What is most concerning to Malone is the lack of transparency by the RiverPark Center board regarding the Spectra discussions.
“There has just been a shady level of quietness,” Malone said regarding the potential board vote. “It certainly raises red flags. It just doesn’t seem above board.”
Malone believes if Spectra takes over the RiverPark Center, they will have a monopoly on Owensboro entertainment venues given the Philadelphia based company currently manages the Owensboro Convention Center and the Owensboro Sportscenter.
Glen and Jackie Snow are regular volunteers, financial contributors and season ticket holders at RiverPark Center. The Snows said the 90 or more volunteers have been kept in the dark by the board regarding Spectra discussions.
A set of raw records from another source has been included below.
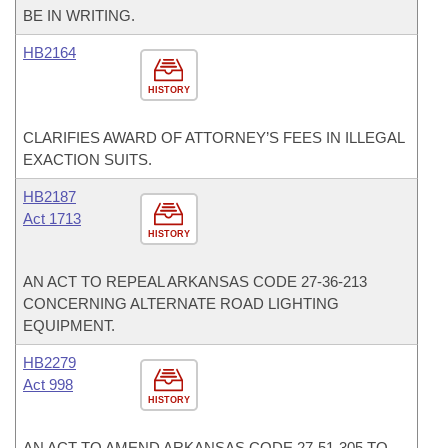
BE IN WRITING.
HB2164
HISTORY
CLARIFIES AWARD OF ATTORNEY’S FEES IN ILLEGAL
EXACTION SUITS.
HB2187
Act 1713
HISTORY
AN ACT TO REPEAL ARKANSAS CODE 27-36-213
CONCERNING ALTERNATE ROAD LIGHTING
EQUIPMENT.
HB2279
Act 998
HISTORY
AN ACT TO AMEND ARKANSAS CODE 27-51-305 TO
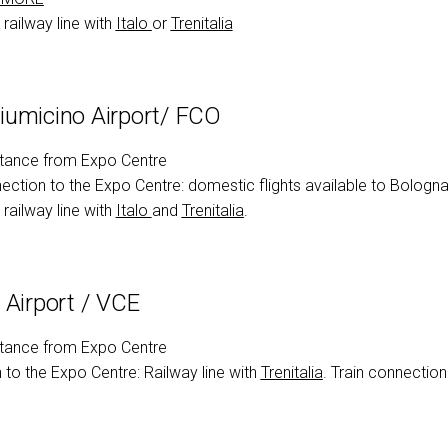
ht
arrow_circle_right
DISCOVER
railway line with
Italo
or
Trenitali
a
umicino Airport/ FCO
tance from Expo Centre
ection to the Expo Centre: domestic flights available to Bologna
railway line with
Italo
and
Trenitalia
.
 Airport / VCE
tance from Expo Centre
to the Expo Centre: Railway line with
Trenitalia
. Train connection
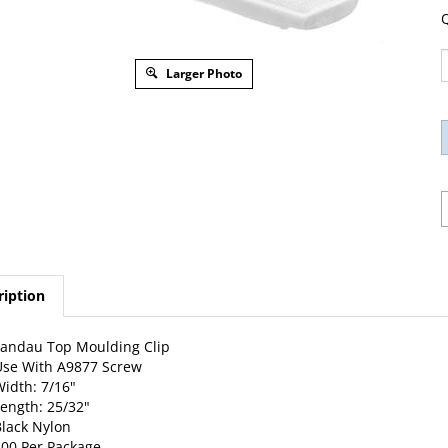
Q
Larger Photo
ription
andau Top Moulding Clip
se With A9877 Screw
idth: 7/16"
ength: 25/32"
lack Nylon
00 Per Package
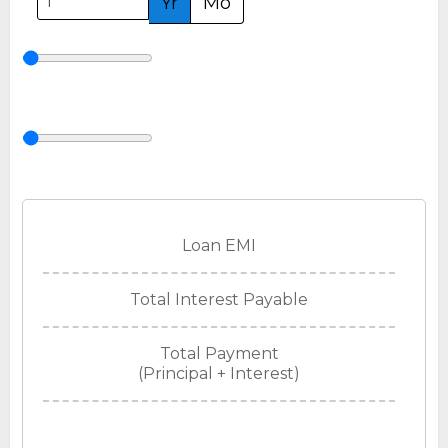
Yr
Mo
Loan EMI
Total Interest Payable
Total Payment
(Principal + Interest)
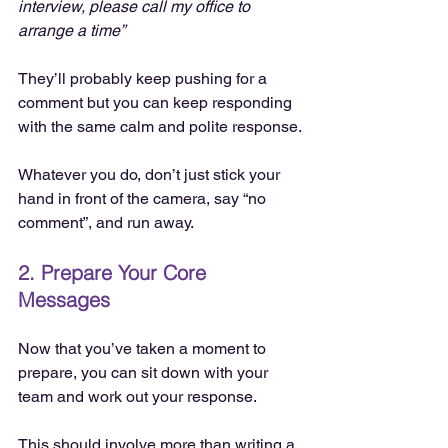
interview, please call my office to 
arrange a time”
They’ll probably keep pushing for a 
comment but you can keep responding 
with the same calm and polite response.
Whatever you do, don’t just stick your 
hand in front of the camera, say “no 
comment”, and run away.
2. Prepare Your Core 
Messages
Now that you’ve taken a moment to 
prepare, you can sit down with your 
team and work out your response.
This should involve more than writing a 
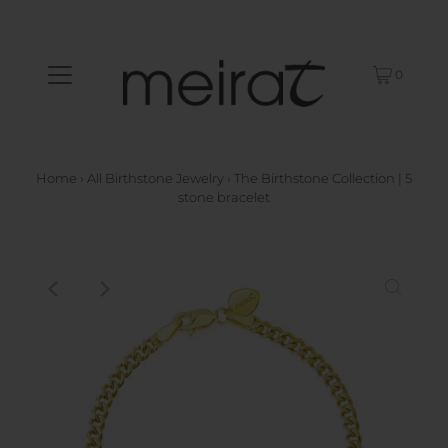
0
Home
›
All Birthstone Jewelry
›
The Birthstone Collection | 5
stone bracelet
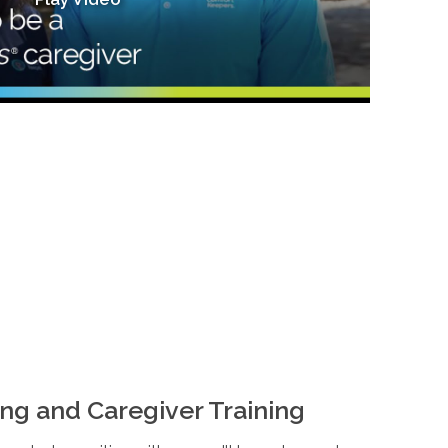
ng and Caregiver Training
“From a business standpoint, it may be the best decision,” Glen said. “But the way they have gone about it and the lack of transparency is unsettling.”
Glen said he worries that if volunteers don’t like the change, they may quit dedicating time to the performing arts center.
“Will we still have the warm and fuzzy feeling we have toward RiverPark Center after a third party management company takes over?” Glen questioned.
And Jackie said she is unsure if Spectra would still even want volunteers should the company take over the center.
“I don’t think they could afford to pay for all that we do, but it’s so up in the air,” Jackie said.
For Strong, who continues to report to work despite the unknown future of her job, the lack of communication has been a detriment to her morale. Set to host a full week of educational workshops for local students next week, Strong said she worries when she has to tell students and teachers she is unsure if she or they will be there for their annual visit next year.
“I have to face that with a smile,” Strong said, “because I don’t know what’s happening.”